The Daily Outside 6.19.26: Juneteenth Discover Pass, Low Tide Tour, Ranger Walk

Friday’s Daily Outside is built around public lands and public invitations: free access to state parks, volunteers caring for an urban wetland, naturalists exploring a low tide shoreline, and rangers helping visitors see Mount Rainier with sharper eyes. It’s a day that begins with open gates and ends beneath the trees at Cougar Rock, with plenty of opportunities in between to remember how much of the Pacific Northwest belongs to all of us.

No pass required, open gates, and a Friday made for state-park wandering

Washington State Parks — Juneteenth Discover Pass Free Day
Friday, June 19
All day
Washington State Parks, DNR lands and WDFW lands
Free parking day | Outdoor recreation | All ages | No Discover Pass required

Juneteenth is one of Washington’s 2026 Discover Pass free days, which means visitors can park at Washington state parks without displaying a Discover Pass for the day. The same waiver also applies to lands managed by the Washington Department of Natural Resources and Washington Department of Fish and Wildlife, opening the door to a wide range of Friday wandering: forest trails, beaches, lakeshores, wildlife areas, picnic tables, viewpoints, and those small roadside pullouts that somehow become the best part of the trip. It’s less an event than an invitation to go outside without the usual parking-pass barrier.

Juneteenth commemorates June 19, 1865, the day enslaved people in Galveston, Texas, learned they were free — more than two years after the Emancipation Proclamation had been issued. The holiday has grown into a national observance recognizing emancipation, Black history, resilience, and the ongoing pursuit of freedom and equality. Washington State Parks includes Juneteenth among its annual Discover Pass free days as a way of encouraging people to connect with the public lands that belong to all of us.

The practical note is that free does not always mean quiet. Popular parks may be busier, especially with the holiday landing on a Friday, so arrive early, bring water, snacks, layers, and a backup plan. The waiver covers day-use parking, but other fees may still apply, and Sno-Park permits are still required where relevant. Whether the destination is a shoreline walk, a forest loop, or a Mount Rainier gateway-area state park, the idea is simple: use the day well, give the place more care than you found it with, and let a public landscape do what public landscapes do best — make room for everyone.
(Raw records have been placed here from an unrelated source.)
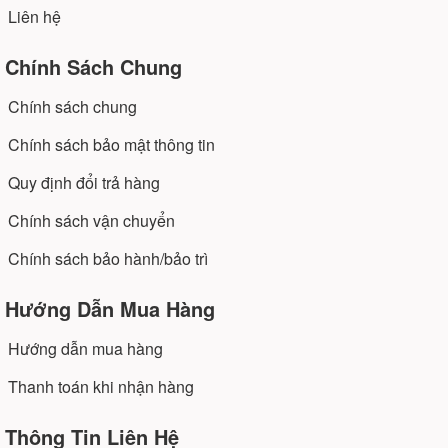
Liên hệ
Chính Sách Chung
Chính sách chung
Chính sách bảo mật thông tin
Quy định đổi trả hàng
Chính sách vận chuyển
Chính sách bảo hành/bảo trì
Hướng Dẫn Mua Hàng
MÁY LÀM MÁT NƯỚC TRÁI CÂY HOẠT ĐỘNG
NHƯ THẾ NÀO?
Hướng dẫn mua hàng
Máy hoạt động dựa trên nguyên tắc làm lạnh như
Thanh toán khi nhận hàng
tủ lạnh, cơ chế khí làm lạnh luân chuyển tuần
hoàn khép kín rất đơn giản. Vì thế máy giữ lạnh
Thông Tin Liên Hệ
nước trà sữa sử dụng bền, ít phát sinh sửa chữa,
More info: Discover Pass Free Day

Mud on your boots, invasive ivy’s bad day, and the quiet work that keeps a nature center wild

Tacoma Nature Center — Stewardship Work Party
Friday, June 19
9 a.m.–Noon
Tacoma Nature Center
1919 S. Tyler St., Tacoma
Free | Outdoor volunteer work party | All ages welcome | No registration required

The Tacoma Nature Center‘s trails, wetlands, native plant gardens, and forest edges don’t maintain themselves. Every month, volunteers gather to help care for one of Tacoma’s most beloved outdoor classrooms, tackling the steady, often unseen work that keeps the park healthy and welcoming. The Stewardship Work Party offers a chance to step beyond simply enjoying the landscape and become part of the team helping sustain it. Depending on the season and current needs, volunteers may find themselves trimming vegetation, planting native species, removing invasive plants, maintaining garden beds, improving trails, or picking up litter.

The work is practical, hands-on, and surprisingly satisfying. No experience is necessary, and tasks are designed so that first-time volunteers can work alongside longtime stewards. The Nature Center’s location along Snake Lake makes it an especially rewarding place to spend a morning, surrounded by wetlands, forest habitat, birdsong, and the constant reminder that urban nature requires active care. Work parties take place rain or shine, and all ages are welcome, though children must remain supervised by an adult. Dress for the weather, expect to get a little dirty, and meet volunteer leaders in the back gravel parking lot before heading out to improve a small but meaningful corner of Tacoma’s natural landscape.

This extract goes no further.